Photochemical Production of Light-absorbing Syringol Secondary Organic Aerosol in Droplets using an Atmospheric Simulation Chamber
LELIA HAWKINS, Ellie Smith, Linden Conrad, Jacob Weber, David De Haan, Christian Carmona, Duncan Ugland, Matthew-Khoa Tran, Jean-François Doussin, Mathieu Cazaunau, Aline Gratien, Michael R. Giordano, Mikael Ehn, Frans Graeffe, Liine Heikkinen, Peter F. DeCarlo, Matthieu Riva, Mario Contin,
Harvey Mudd College Abstract Number: 719
Working Group: Aerosol Chemistry
AbstractThe photooxidation of syringol, a substituted phenol emitted primarily from lignin pyrolysis during wildfires, was used to explore the formation of secondary brown carbon (BrC) under dry, moist, and cloud-like conditions in aerosol and droplet-phase reactions using the CESAM multiphase atmospheric simulation chamber at the University of Paris-Est LISA in Créteil, France.
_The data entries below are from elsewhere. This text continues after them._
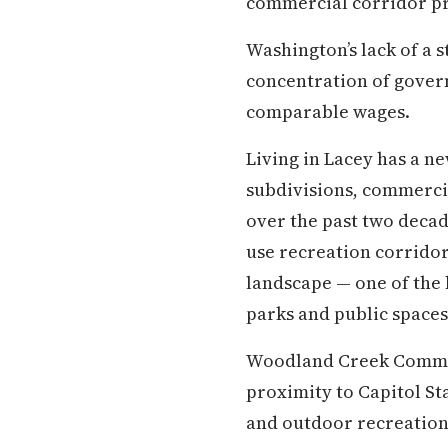
commercial corridor pr
Washington’s lack of a s
concentration of gover
comparable wages.
Living in Lacey has a n
subdivisions, commerci
over the past two decade
use recreation corrido
landscape — one of the b
parks and public spaces
Woodland Creek Commun
proximity to Capitol St
and outdoor recreation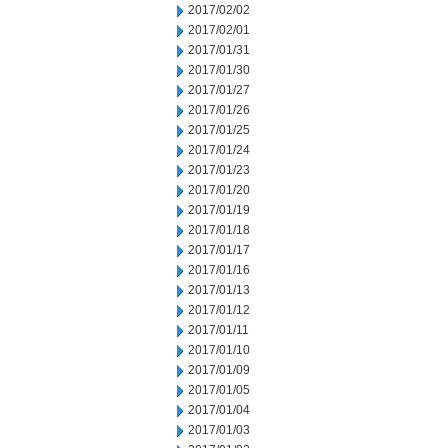
2017/02/02
2017/02/01
2017/01/31
2017/01/30
2017/01/27
2017/01/26
2017/01/25
2017/01/24
2017/01/23
2017/01/20
2017/01/19
2017/01/18
2017/01/17
2017/01/16
2017/01/13
2017/01/12
2017/01/11
2017/01/10
2017/01/09
2017/01/05
2017/01/04
2017/01/03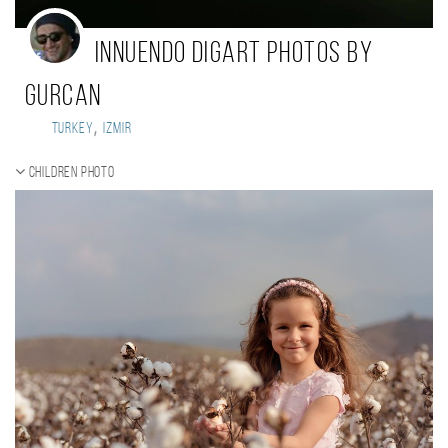
Innuendo Digart Photos By
Gurcan
,
Turkey
Izmir
Children photo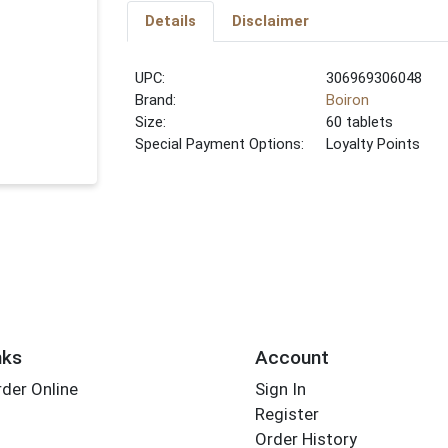
Details
Disclaimer
UPC:
306969306048
Brand:
Boiron
Size:
60 tablets
Special Payment Options:
Loyalty Points
nks
Account
der Online
Sign In
Register
Order History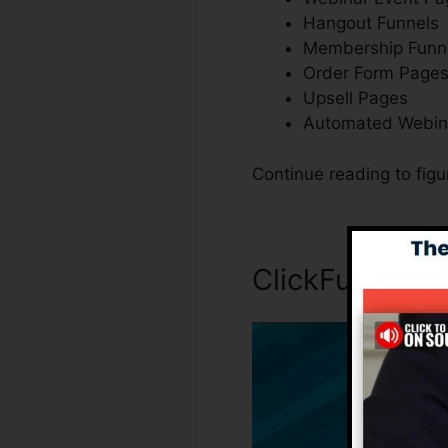
Hangout Funnels
Membership Funn
Order Form Page
Upsell Pages
Automated Webin
Continue reading to fig
ClickFunnels 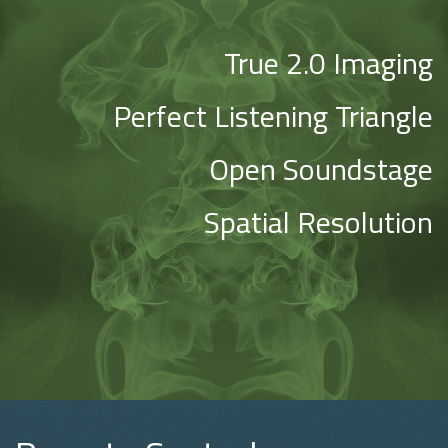
True 2.0 Imaging
Perfect Listening Triangle
Open Soundstage
Spatial Resolution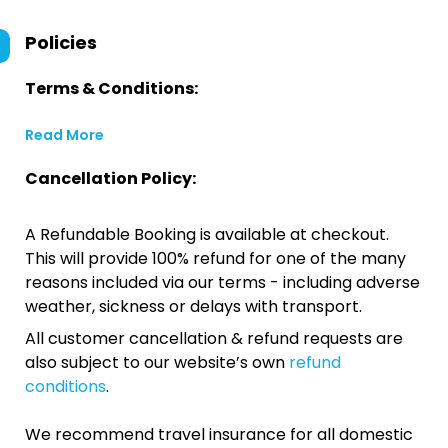
Policies
Terms & Conditions:
Read More
Cancellation Policy:
A Refundable Booking is available at checkout.
This will provide 100% refund for one of the many
reasons included via our terms - including adverse
weather, sickness or delays with transport.
All customer cancellation & refund requests are
also subject to our website’s own
refund
conditions
.
We recommend travel insurance for all domestic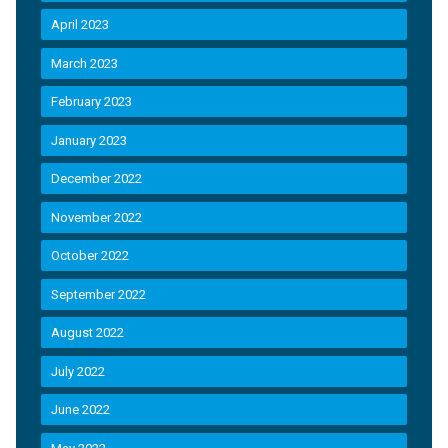
April 2023
March 2023
February 2023
January 2023
December 2022
November 2022
October 2022
September 2022
August 2022
July 2022
June 2022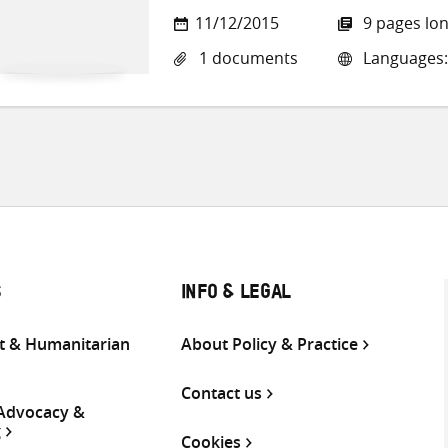
11/12/2015
9 pages lo
1 documents
Languages:
S
INFO & LEGAL
 & Humanitarian
About Policy & Practice
Contact us
 Advocacy &
g
Cookies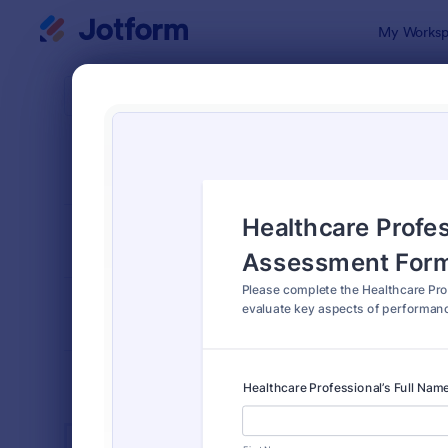
Dialog start
My Worksp
Form Temp
Heal
SORT BY
Popular
660 Templa
FORM LAYOUT
Classic
TYPES
INDUSTRIES
Advertising Forms
240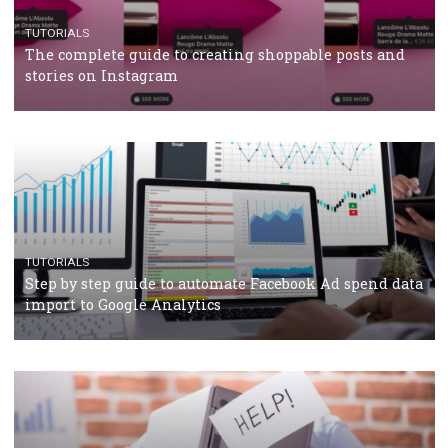
TUTORIALS
Facebook’s official recommendations on how to use
Campaign Budget Optimisation
TUTORIALS
The complete guide to using Facebook’s Brand Colla
Manager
Optical properties were monitored using a particle-into-liquid (PILS) waveguide with total organic carbon (TOC) analysis system while chemical properties were interrogated using two high-resolution aerosol time-of-flight mass spectrometers (HR-ToF-AMS, Aerodyne). Syringol oxidation produced brown, water-soluble products in deliquesced ammonium sulfate (AS) aerosol and in cloud droplets; the limited secondary organic aerosol (SOA) produced on dry AS seed aerosol did not absorb visible light. Browning occurred in simulated sunlight both with and without OH radicals generated by hydrogen peroxide photolysis, as well as in dark conditions with hydrogen peroxide. Brown products formed under dark conditions were different from those formed under light, while products formed in simulated sunlight were chemically and optically very similar whether or not HOOH was present. The aqueous BrC formed without light featured an absorbance peak at 470 nm consistent with a dimer observed previously in this chemical system and disappeared immediately upon illumination. HR-ESI-MS of chamber filter extracts indicates that most products detected by this technique contain N although HR-AMS spectra indicate only a very small contribution from N-containing fragments. UV/visible absorbance spectra and aerosol mass spectra suggest that the products formed in sunlit, OH-mediated reactions are highly similar to those formed under light without an OH radical source, suggesting that direct syringol photolysis may be capable of initiating similar radical-driven chemistry in the absence of additional oxidants like OH or 3C*. However, the actinic flux of the wavelengths of light necessary for this direct mechanism of syringol SOA formation (λ< 280 nm) is likely too small in the lower atmosphere to be relevant for most biomass burning plumes. Our findings from droplet phase reactions support earlier bulk phase studies suggesting that syringol is capable of forming light absorbing products rapidly in sunlit reactions, especially when liquid water is available.